Data protection

Manufacturers spend many millions of dollars researching, developing, testing and marketing new products.

Companies are entitled to protect their new products from those who may quickly replicate and sell duplicate products.

Agcarm asks for a fair go through data protection and patent protection.

Data protection

The research required for a product to become registered is very detailed and demands investment of significant resources.

Regulatory data is the research and test results generated by crop protection and veterinary medicine companies to prove the safety and efficacy of a product.

The protection of regulatory data is essential for innovation and development of new products.

What is the data for?

Data is required by the Environmental Protection Authority and the Ministry for Primary Industries before they approve the sale of an agricultural compound. This information, often costs millions of dollars to obtain, can then be copied by other companies.

How much protection in NZ?

New Zealand offers:

  • 10 years protection for innovative products
  • five years for new uses
  • five years for reformulations/non-innovative
  • five years for reassessments

The ACVM (Data Protection) Amendment Bill, which included these increases to data protection, was passed into law on 8 November 2016.

See:

The recent data protection increase strikes that balance, between the rights of innovator companies to receive an acceptable return from their investment in innovative products, while working in a competitive market in which generic copies of their products keep prices down.

Data protection is not the same as patent period

Patents protect the invention, not the data required for pre-market approval.
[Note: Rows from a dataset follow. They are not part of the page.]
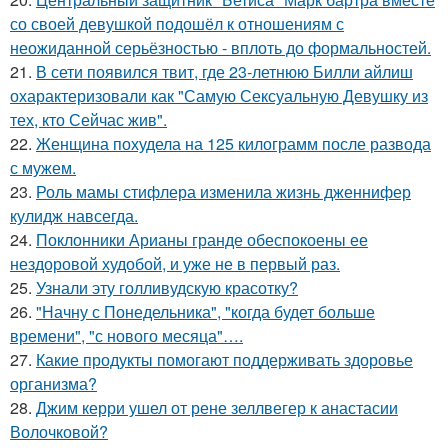
со своей девушкой подошёл к отношениям с
неожиданной серьёзностью - вплоть до формальностей.
21.
В сети появился твит, где 23-летнюю Билли айлиш
охарактеризовали как "Самую Сексуальную Девушку из
тех, кто Сейчас жив".
22.
Женщина похудела на 125 килограмм после развода
с мужем.
23.
Роль мамы стифлера изменила жизнь дженнифер
кулидж навсегда.
24.
Поклонники Арианы гранде обеспокоены ее
нездоровой худобой, и уже не в первый раз.
25.
Узнали эту голливудскую красотку?
26.
"Начну с Понедельника", "когда будет больше
времени", "с нового месяца"….
27.
Какие продукты помогают поддерживать здоровье
организма?
28.
Джим керри ушел от рене зеллвегер к анастасии
Волочковой?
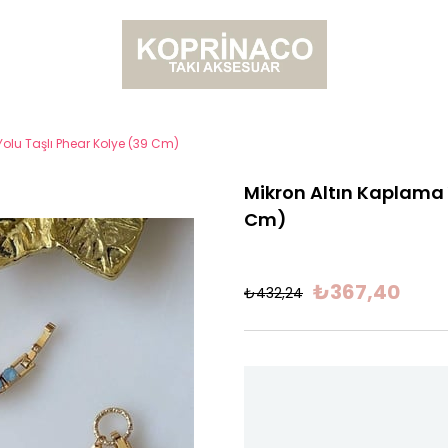
Yolu Taşlı Phear Kolye (39 Cm)
Mikron Altın Kaplama 
Cm)
₺367,40
₺432,24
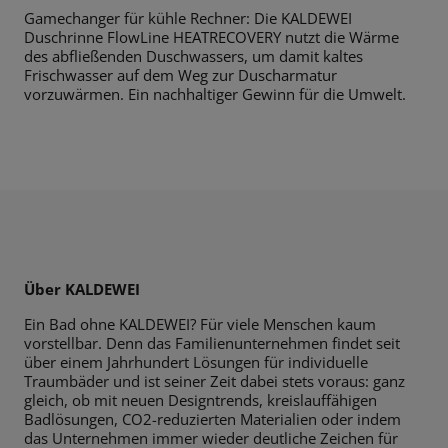
Gamechanger für kühle Rechner: Die KALDEWEI
Duschrinne FlowLine HEATRECOVERY nutzt die Wärme
des abfließenden Duschwassers, um damit kaltes
Frischwasser auf dem Weg zur Duscharmatur
vorzuwärmen. Ein nachhaltiger Gewinn für die Umwelt.
Über KALDEWEI
Ein Bad ohne KALDEWEI? Für viele Menschen kaum
vorstellbar. Denn das Familienunternehmen findet seit
über einem Jahrhundert Lösungen für individuelle
Traumbäder und ist seiner Zeit dabei stets voraus: ganz
gleich, ob mit neuen Designtrends, kreislauffähigen
Badlösungen, CO2-reduzierten Materialien oder indem
das Unternehmen immer wieder deutliche Zeichen für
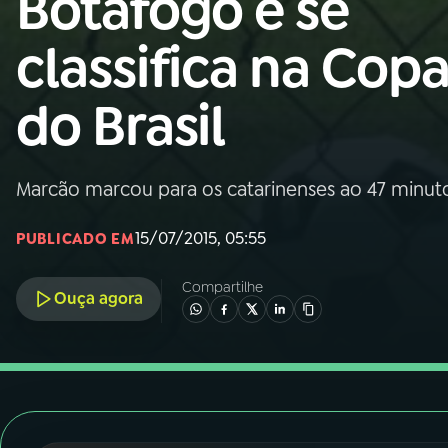
Botafogo e se
Nacional
classifica na Cop
01
INÍCIO
do Brasil
02
A RÁDIO
Marcão marcou para os catarinenses ao 47 minu
03
PROGRAMAÇÃO
15/07/2015, 05:55
PUBLICADO EM
04
PROGRAMAS
Compartilhe
Ouça agora
05
PODCASTS
06
VIDEOCASTS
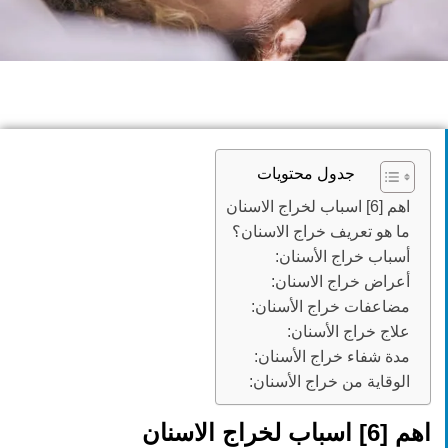
جدول محتويات
اهم [6] اسباب لخراج الاسنان
ما هو تعريف خراج الاسنان؟
أسباب خراج الأسنان:
أعراض خراج الاسنان:
مضاعفات خراج الأسنان:
علاج خراج الأسنان:
مدة شفاء خراج الأسنان:
الوقاية من خراج الأسنان:
اهم [6] اسباب لخراج الاسنان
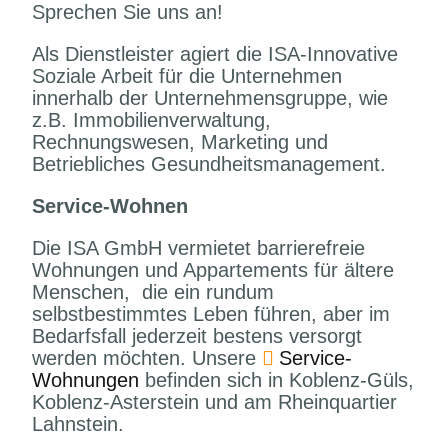
Sprechen Sie uns an!
Als Dienstleister agiert die ISA-Innovative
Soziale Arbeit für die Unternehmen
innerhalb der Unternehmensgruppe, wie
z.B. Immobilienverwaltung,
Rechnungswesen, Marketing und
Betriebliches Gesundheitsmanagement.
Service-Wohnen
Die ISA GmbH vermietet barrierefreie
Wohnungen und Appartements für ältere
Menschen, die ein rundum
selbstbestimmtes Leben führen, aber im
Bedarfsfall jederzeit bestens versorgt
werden möchten. Unsere
Service-
Wohnungen
befinden sich in Koblenz-Güls,
Koblenz-Asterstein und am Rheinquartier
Lahnstein.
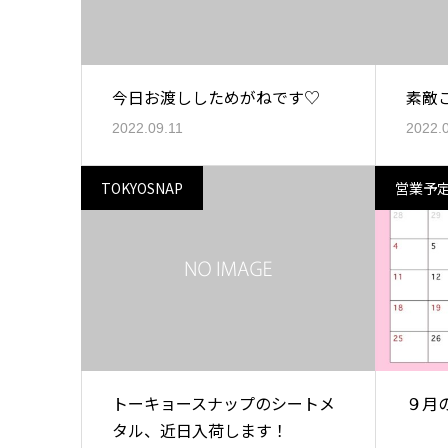
今日お渡ししためがねです♡
素敵
2022.09.11
2022.
TOKYOSNAP
営業予
トーキョースナップのシートメ
９月
タル、近日入荷します！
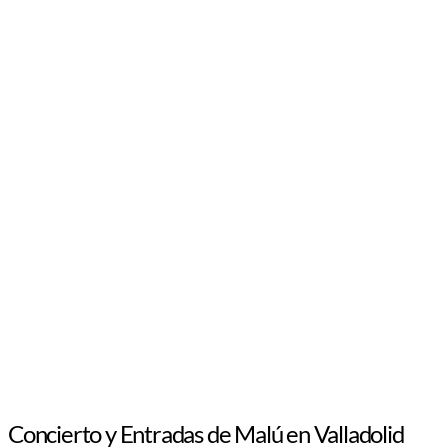
Concierto y Entradas de Malú en Valladolid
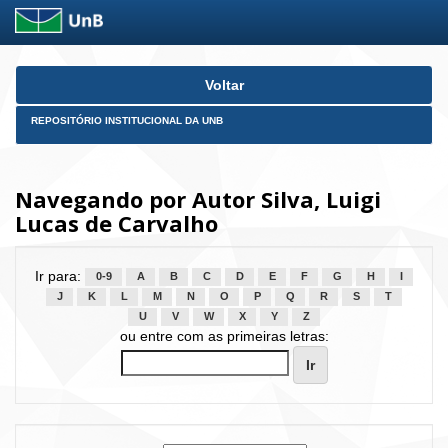
Skip
Voltar
navigation
REPOSITÓRIO INSTITUCIONAL DA UNB
Navegando por Autor Silva, Luigi
Lucas de Carvalho
Ir para:
0-9
A
B
C
D
E
F
G
H
I
J
K
L
M
N
O
P
Q
R
S
T
U
V
W
X
Y
Z
ou entre com as primeiras letras:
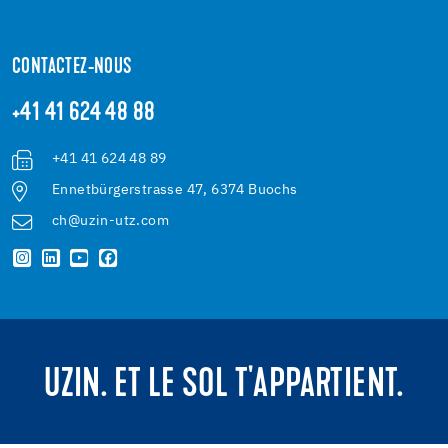
CONTACTEZ-NOUS
+41 41 624 48 88
+41 41 624 48 89
Ennetbürgerstrasse 47, 6374 Buochs
ch@uzin-utz.com
UZIN. ET LE SOL T'APPARTIENT.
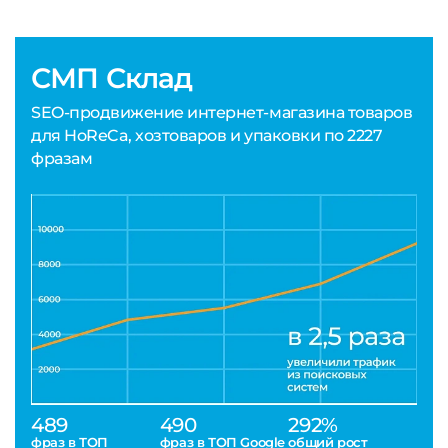
СМП Склад
SEO-продвижение интернет-магазина товаров
для HoReCa, хозтоваров и упаковки по 2227
фразам
489
490
292%
фраз в ТОП
фраз в ТОП Google
общий рост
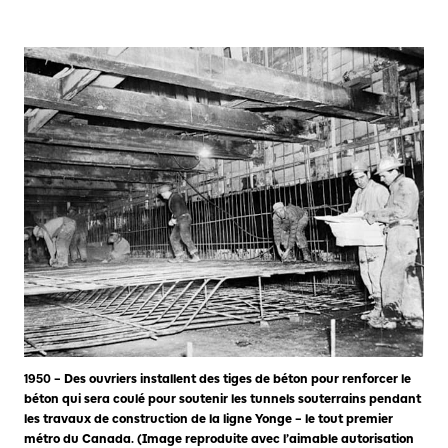
1950 – Des ouvriers installent des tiges de béton pour renforcer le
béton qui sera coulé pour soutenir les tunnels souterrains pendant
les travaux de construction de la ligne Yonge – le tout premier
métro du Canada. (Image reproduite avec l’aimable autorisation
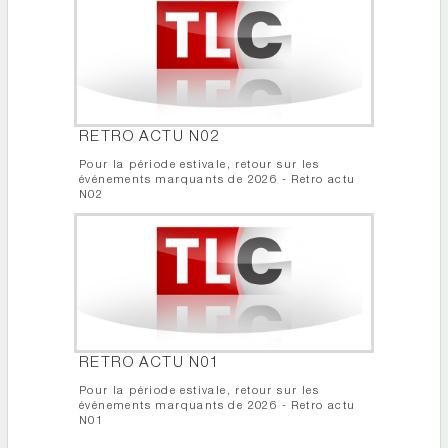
RETRO ACTU N02
Pour la période estivale, retour sur les
événements marquants de 2026 - Retro actu
N02
RETRO ACTU N01
Pour la période estivale, retour sur les
événements marquants de 2026 - Retro actu
N01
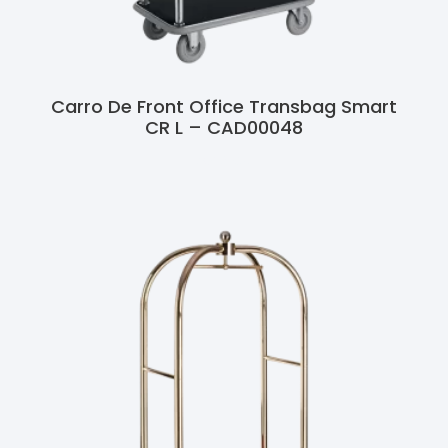
Carro De Front Office Transbag Smart
CR L – CAD00048
Ler Mais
Patents and data protection should run concurrently meaning, in some cases, the data protection period will expire at the same time as the patent.

Patents

New Zealand’s patent law needs two major improvements.

The first focuses on allowing the term of a New Zealand patent to be extended.

In 1994, the term of a patent was extended from 16 years to 20 years, but at the same time a provision was repealed that would have allowed for a maximum term of up to 26 years in cases where regulatory delay had occurred.

Agcarm would like to see the law changed to allow for extensions to the current maximum term.

This would make sense, particularly in our industry where regulatory conditions and product registration processes are not always straight forward, but investment in research and development is significant and needs to be fully recouped.

Opposing ‘springboarding’

Springboarding was introduced in 2002 without public consultation to allow Pharmac to facilitate more easily the introduction of cheaper, generic pharmaceuticals on to the New Zealand market.

However, springboarding has serious intellectual property implications for our industry and does pose significant commercial risks.